As parents, we spend endless amounts of time worrying about the safety of our children. We seek to minimize risk and protect our kids from the cruelty of the world around us. But risk is not limited to the outside world. The hard truth is that often the people who harm children are not strangers lurking at school bus stops, but trusted members of our inner circles. In fact, according to RAINN, only 7% percent of perpetrators of sexual abuse against children are strangers. The remaining 93% of abusers are acquaintances and family members.
I was a child abuse investigator for over a decade and the fact of the matter is, this subject is taboo in normal conversations. But just because it’s uncomfortable, doesn’t mean we skip teaching safety habits for kids — even our youngest children.
Sexual abuse is a dark part of our society and can be an uncomfortable subject to broach in our own households. Many parents struggle to find the words to discuss these things with their children on a regular basis. Often we only talk about strangers and “good touch/bad touch”. Even more often, people depend on schools and teachers to provide safety training for their children, which limits their exposure to this information until they are school age. But as soon as your child has language, they can and need to be talking about their bodies. This means these are conversations that should be happening in some form by the age of 2. It’s never too early or too late to start this dialogue and please do it sooner than later. I’ve watched kids as young as 3 become critical parts of their own investigations because they had such a good grasp of proper language. It’s an amazing and empowering thing to witness.

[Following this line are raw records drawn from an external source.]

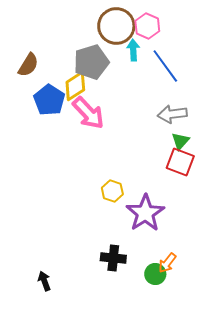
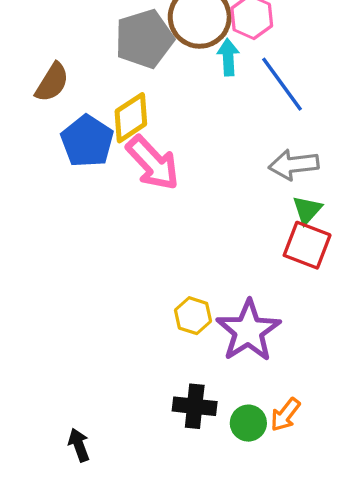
gray pentagon: (91, 62) -> (144, 39), moved
yellow hexagon: (112, 191) -> (193, 316), moved
green circle: (155, 274) -> (248, 423), moved

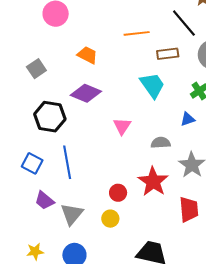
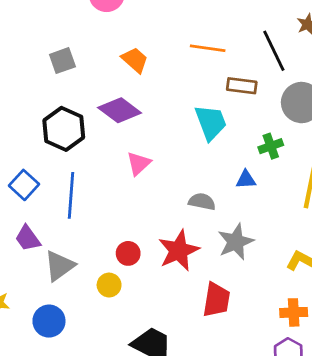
pink triangle: (122, 126) -> (139, 163), moved

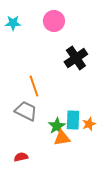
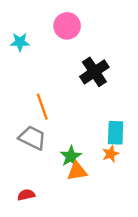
cyan star: (13, 23) -> (20, 42), moved
cyan rectangle: (73, 120) -> (116, 133), moved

These are 3 healthy body safety habits for toddlers I work on right now with my 2 year old:
1. Use proper words for body parts.
We teach our kids the correct words for everything else, right? Eyes are eyes. Lips are lips. Knees are knees. Vaginas are vaginas and penises are penises. I totally understand it can feel a little weird at first to use these words while looking at their cute little faces. But believe me when I say it is an invaluable tool for their overall body awareness and safety. Yes, through the use of anatomy identification during an interview, a trained professional will be able to discern what a child means if they use the word “cookie” instead of “vagina” but why? Your child needs to be able to identify their own body parts as soon as possible for the simple purpose of being able to get help when needed.
This is a tool not limited just to the scope of sexual abuse. If your daughter sprained her ankle at school, would you want a teacher to have to figure out what she meant because she called it her “special place?” No, of course not. If you have discomfort talking about body parts, your child will have discomfort as well and this creates a potential to perpetuate an abusive situation. There are only so many things we can control in this world and this is a wonderful way to empower yourself and your child at a very early age.
2. Don’t use the word “secret”.
It may sound drastic but we don’t allow the word “secret” in our house. The old saying “secrets secrets are no fun, secrets secrets hurt someone” doesn’t just refer to playground banter. By definition, a secret is “something that is kept or meant to be kept unknown to others”. Perpetrators of sexual abuse use secrets to keep their behavior between them and the child they are hurting. So keeping a secret, even about things as simple as birthday presents, is simply a no-no.
But don’t worry, there’s an equally simple solution: use the word surprise! A present for daddy’s birthday can be surprise because eventually, daddy will know what it is. And that is the difference between a surprise and a secret: surprises are meant to be shared with others. Teach your kids that secrets are not okay at home and it will stand out to them if and when an adult attempts to use that word with them.
3. Give politeness a rest.
I think there’s been a positive movement in listening to kids when it comes to their personal space and bodies. In my house, when it comes to touches, we take “no” and “stop it” seriously. I further encourage parents to ease up on the use of “no thank you” when it comes to unwanted touches. There’s a social responsibility to encourage politeness in children. Yet, when it comes to our bodies, we all need a voice that is strong and unapologetic. As an adult, being groped would not be met with a thank you. Children have the same right to be heard loud and clear.
Teaching a child that they have to be polite while protecting themselves from discomfort is contradictory and confusing. On the flip side, teaching them to use strong voices to stop unwanted touches, even from loved ones, gives them confidence they need to use the same voice with strangers. “No means No” starts early for both boys and girls alike. Additionally, that extends to whatever form of “no” they choose to create their space with. Empower this within them!
So that’s how we start these conversations to build body safety habits for toddlers.
It’s possible even with the smallest around us. And just like every good thing, these talks take practice to master. There are opportunities in our every day to have these conversations. For me, the easiest is bath time when I’m helping my child get dressed. But that doesn’t have to be the same for your family. These conversations shift and grow just as our little ones do. Soon, we’ll have to have safety talks about other things like sex, drugs and guns (gahh!). Our babies are sponges and the payoffs of these simple exercises in language and communication are enormous. Not only will your child slowly but surely develop important ways to express themselves, but you will empower yourself as a parent to have a steady dialogue with your kid that can expand on itself through the years.